Work task ▸ Search the material below for the word "para". Copy every line that has it.

Data for processing ▸
──────────

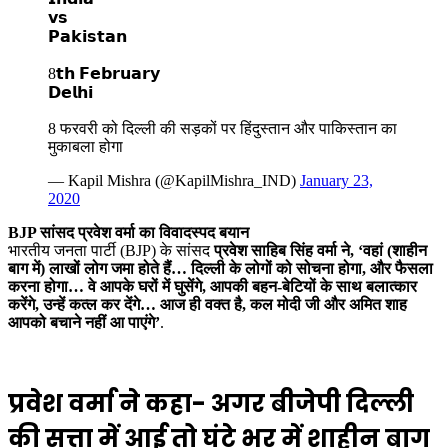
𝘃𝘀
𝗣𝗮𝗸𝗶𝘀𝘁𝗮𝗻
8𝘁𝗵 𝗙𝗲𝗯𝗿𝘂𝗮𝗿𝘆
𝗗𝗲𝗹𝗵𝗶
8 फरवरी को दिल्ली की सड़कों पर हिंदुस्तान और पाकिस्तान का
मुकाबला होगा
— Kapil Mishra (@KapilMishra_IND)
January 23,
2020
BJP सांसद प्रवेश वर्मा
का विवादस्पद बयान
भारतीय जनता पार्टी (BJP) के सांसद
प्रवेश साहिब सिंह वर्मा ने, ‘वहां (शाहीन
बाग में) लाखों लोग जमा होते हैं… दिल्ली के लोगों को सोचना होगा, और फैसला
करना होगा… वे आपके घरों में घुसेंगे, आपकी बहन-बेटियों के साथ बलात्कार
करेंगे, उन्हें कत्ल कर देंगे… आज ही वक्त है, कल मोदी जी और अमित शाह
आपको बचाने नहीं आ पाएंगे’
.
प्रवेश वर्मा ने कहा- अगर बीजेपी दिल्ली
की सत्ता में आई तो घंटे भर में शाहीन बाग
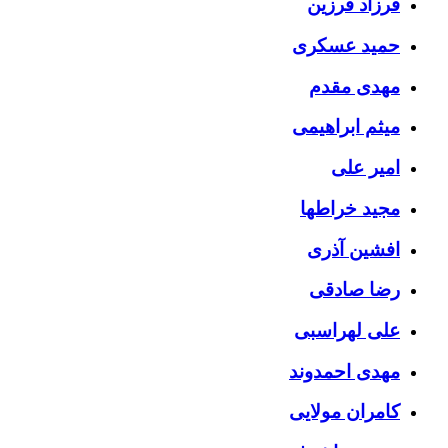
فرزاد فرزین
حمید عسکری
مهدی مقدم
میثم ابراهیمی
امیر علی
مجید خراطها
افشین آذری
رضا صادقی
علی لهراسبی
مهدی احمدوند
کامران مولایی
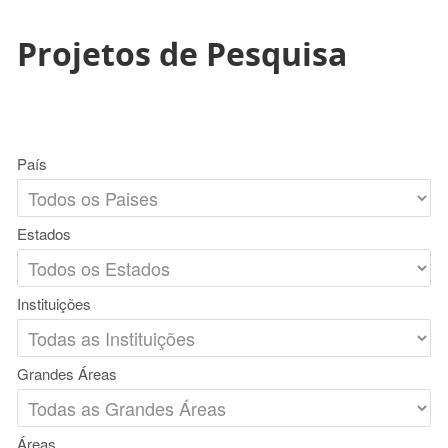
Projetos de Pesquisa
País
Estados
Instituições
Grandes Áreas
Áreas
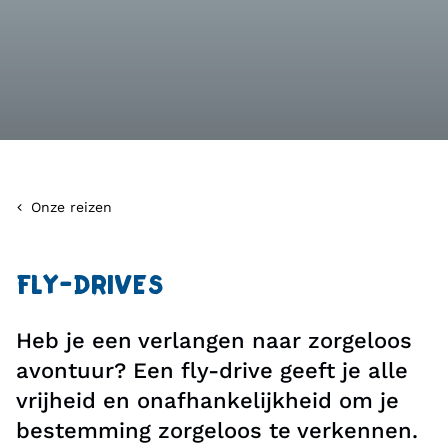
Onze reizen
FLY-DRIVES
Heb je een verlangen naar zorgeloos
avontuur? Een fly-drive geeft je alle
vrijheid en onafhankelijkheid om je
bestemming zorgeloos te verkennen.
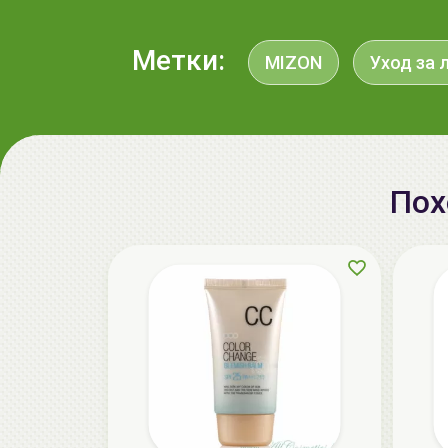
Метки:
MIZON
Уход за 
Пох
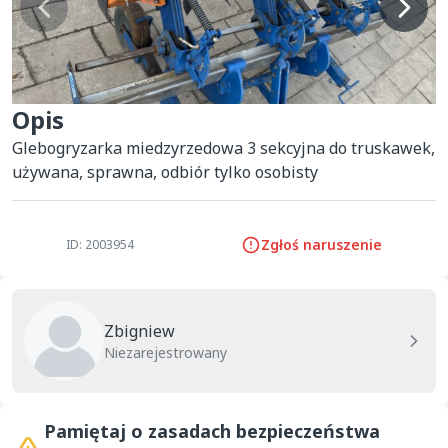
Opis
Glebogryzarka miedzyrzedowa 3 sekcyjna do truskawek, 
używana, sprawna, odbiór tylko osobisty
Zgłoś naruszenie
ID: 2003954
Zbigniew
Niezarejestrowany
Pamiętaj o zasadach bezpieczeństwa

──────────

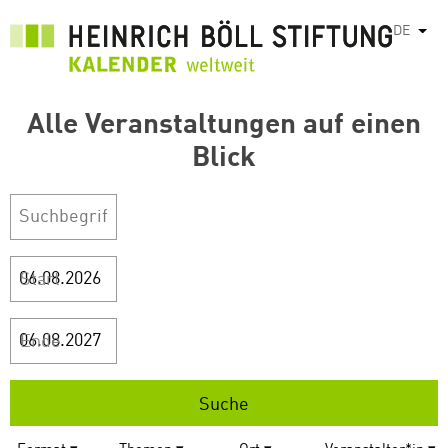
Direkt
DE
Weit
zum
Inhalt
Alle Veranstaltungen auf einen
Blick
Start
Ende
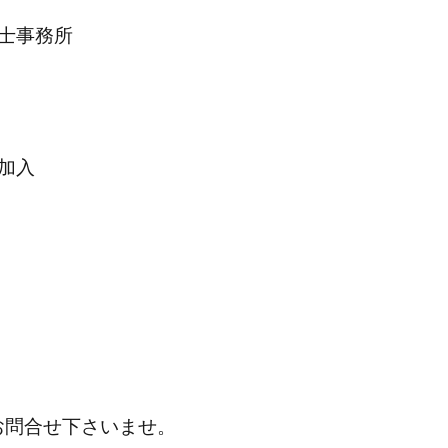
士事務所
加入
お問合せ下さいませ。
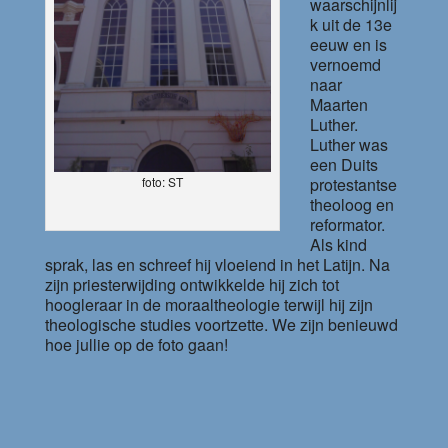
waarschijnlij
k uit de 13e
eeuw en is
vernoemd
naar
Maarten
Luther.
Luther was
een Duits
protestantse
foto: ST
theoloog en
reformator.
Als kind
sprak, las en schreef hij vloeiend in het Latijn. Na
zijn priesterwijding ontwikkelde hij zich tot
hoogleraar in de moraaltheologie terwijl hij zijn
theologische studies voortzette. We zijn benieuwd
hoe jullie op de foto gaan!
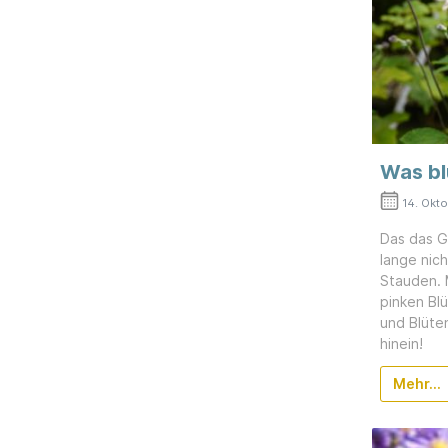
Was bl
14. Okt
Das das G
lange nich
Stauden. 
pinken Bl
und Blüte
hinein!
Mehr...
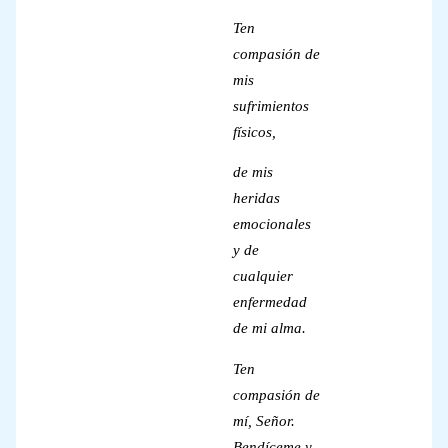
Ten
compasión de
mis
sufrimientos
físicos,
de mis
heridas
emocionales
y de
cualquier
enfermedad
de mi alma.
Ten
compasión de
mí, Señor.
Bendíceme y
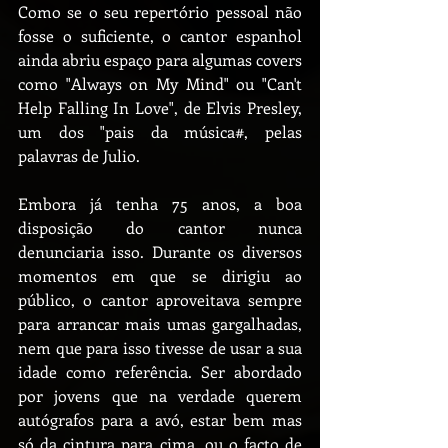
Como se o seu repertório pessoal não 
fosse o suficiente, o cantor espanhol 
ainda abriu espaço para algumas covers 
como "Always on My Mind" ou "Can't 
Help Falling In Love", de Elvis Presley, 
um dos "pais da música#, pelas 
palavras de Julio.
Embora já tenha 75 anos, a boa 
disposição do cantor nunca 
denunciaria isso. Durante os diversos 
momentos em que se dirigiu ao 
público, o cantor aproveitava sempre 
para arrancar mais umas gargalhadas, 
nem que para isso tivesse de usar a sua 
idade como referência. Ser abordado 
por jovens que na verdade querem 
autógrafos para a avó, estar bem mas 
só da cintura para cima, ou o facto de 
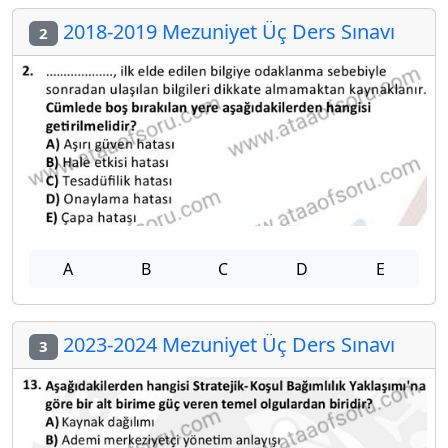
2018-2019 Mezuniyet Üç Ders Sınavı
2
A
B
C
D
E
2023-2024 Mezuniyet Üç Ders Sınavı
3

──────────

Solution ▸
ainda abriu espaço para algumas covers 
para arrancar mais umas gargalhadas, 
nem que para isso tivesse de usar a sua 
autógrafos para a avó, estar bem mas 
só da cintura para cima, ou o facto de 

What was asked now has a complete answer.